[Items listed in a dataset]
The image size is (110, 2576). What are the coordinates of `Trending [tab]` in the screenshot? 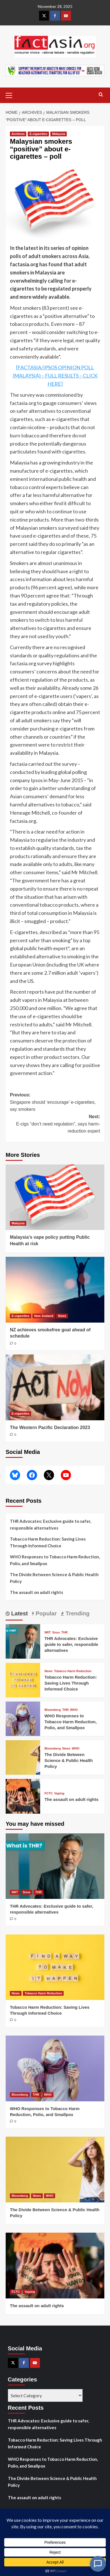 It's located at (76, 1613).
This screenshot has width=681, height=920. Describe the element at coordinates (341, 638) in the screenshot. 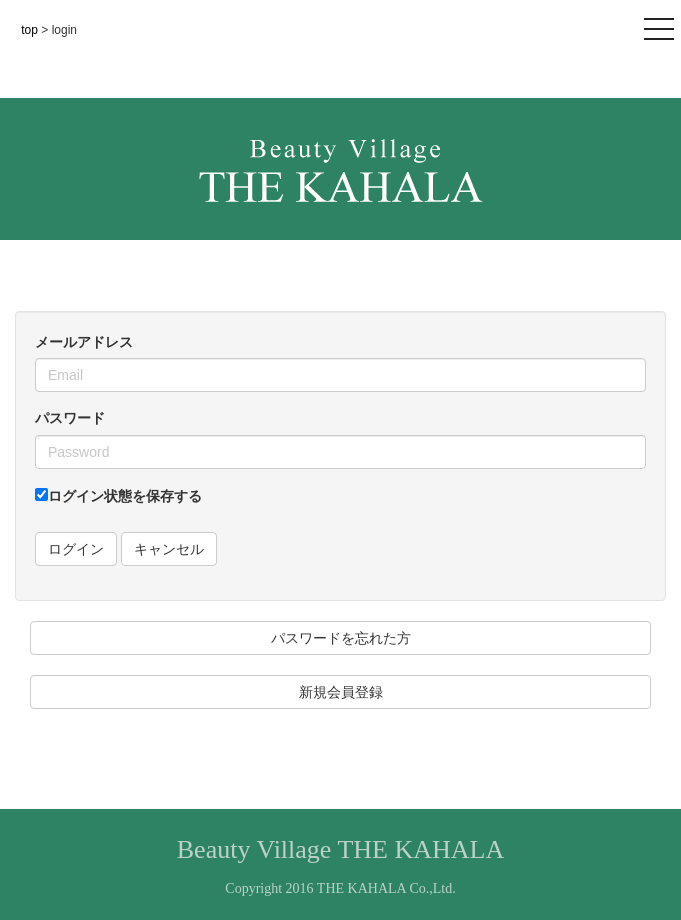

I see `パスワードを忘れた方` at that location.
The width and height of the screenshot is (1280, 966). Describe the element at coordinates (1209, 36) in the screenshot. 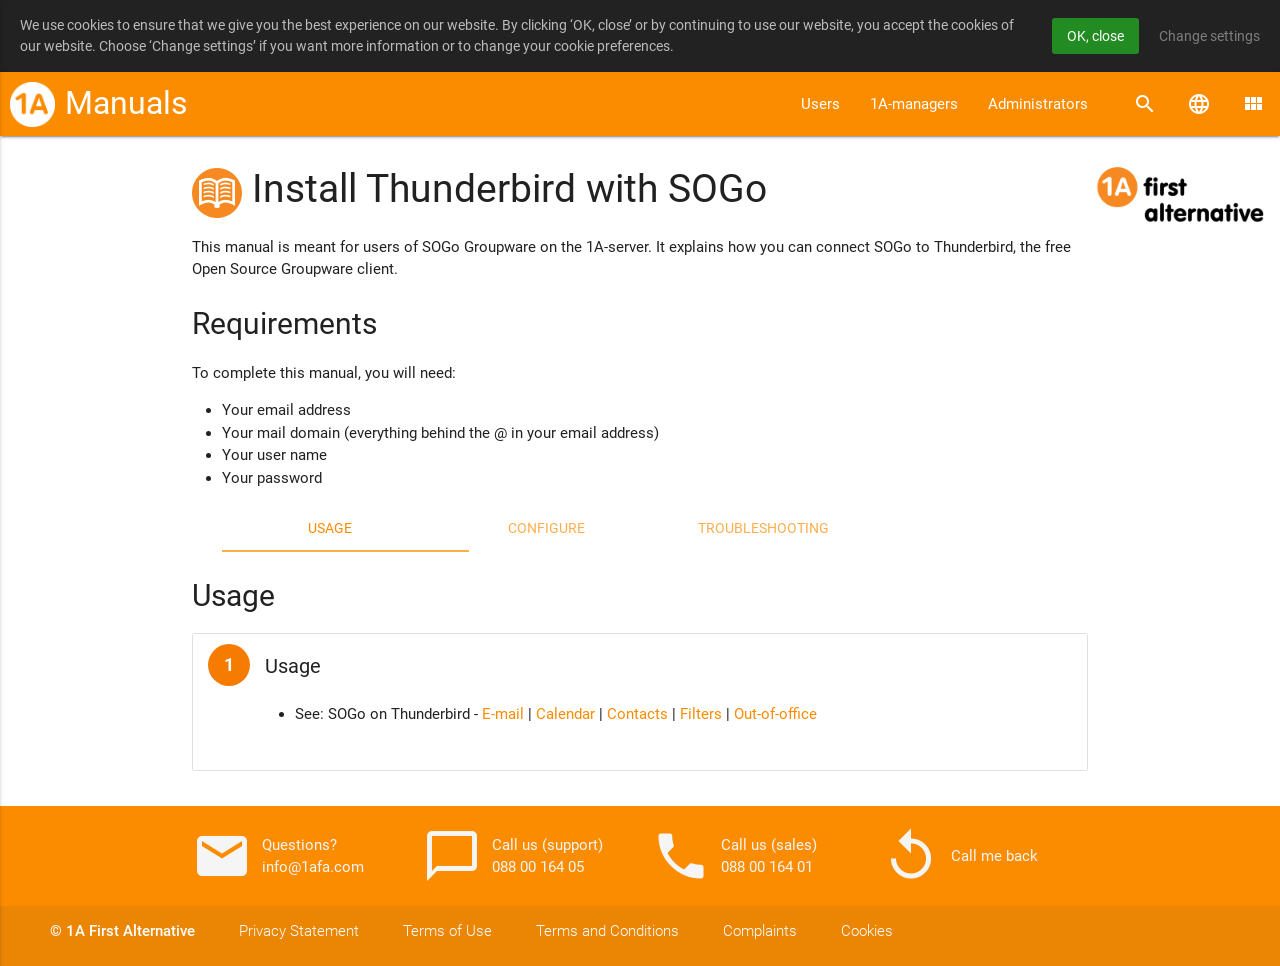

I see `Change settings` at that location.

What to work on: Take the line that contains "The width and" as the first and the last line of the records as the end, and please quote those lines exactly, pictures omitted.

Finished exercise:
The width and height of the screenshot is (1280, 966). Describe the element at coordinates (1209, 36) in the screenshot. 

I see `Change settings` at that location.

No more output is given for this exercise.